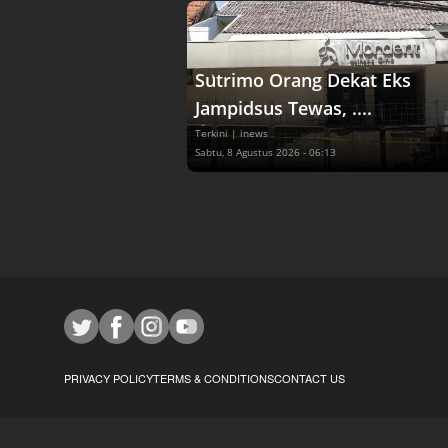
Sutrimo Orang Dekat Eks
Jampidsus Tewas, ....
Terkini
| inews
Sabtu, 8 Agustus 2026 - 06:13
PRIVACY POLICY
TERMS & CONDITIONS
CONTACT US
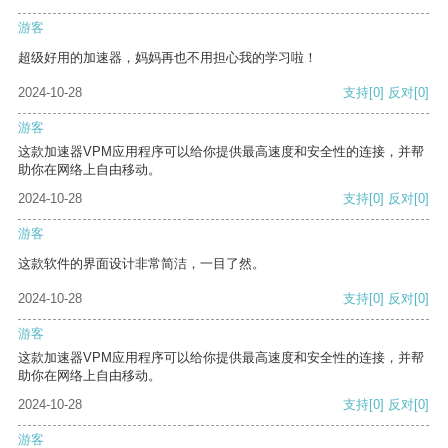
游客
超级好用的加速器，妈妈再也不用担心我的学习啦！
2024-10-28
支持
[0]
反对
[0]
游客
这款加速器VPM应用程序可以给你提供最高速度和安全性的连接，并帮
助你在网络上自由移动。
2024-10-28
支持
[0]
反对
[0]
游客
这款软件的界面设计非常简洁，一目了然。
2024-10-28
支持
[0]
反对
[0]
游客
这款加速器VPM应用程序可以给你提供最高速度和安全性的连接，并帮
助你在网络上自由移动。
2024-10-28
支持
[0]
反对
[0]
游客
----
The answer should contain nothing except the lines from the one with "这款软件的界面设计非常简洁，一目了然。" to the end of the material above, each given again exactly.

这款软件的界面设计非常简洁，一目了然。
2024-10-28
支持
[0]
反对
[0]
游客
这款加速器VPM应用程序可以给你提供最高速度和安全性的连接，并帮
助你在网络上自由移动。
2024-10-28
支持
[0]
反对
[0]
游客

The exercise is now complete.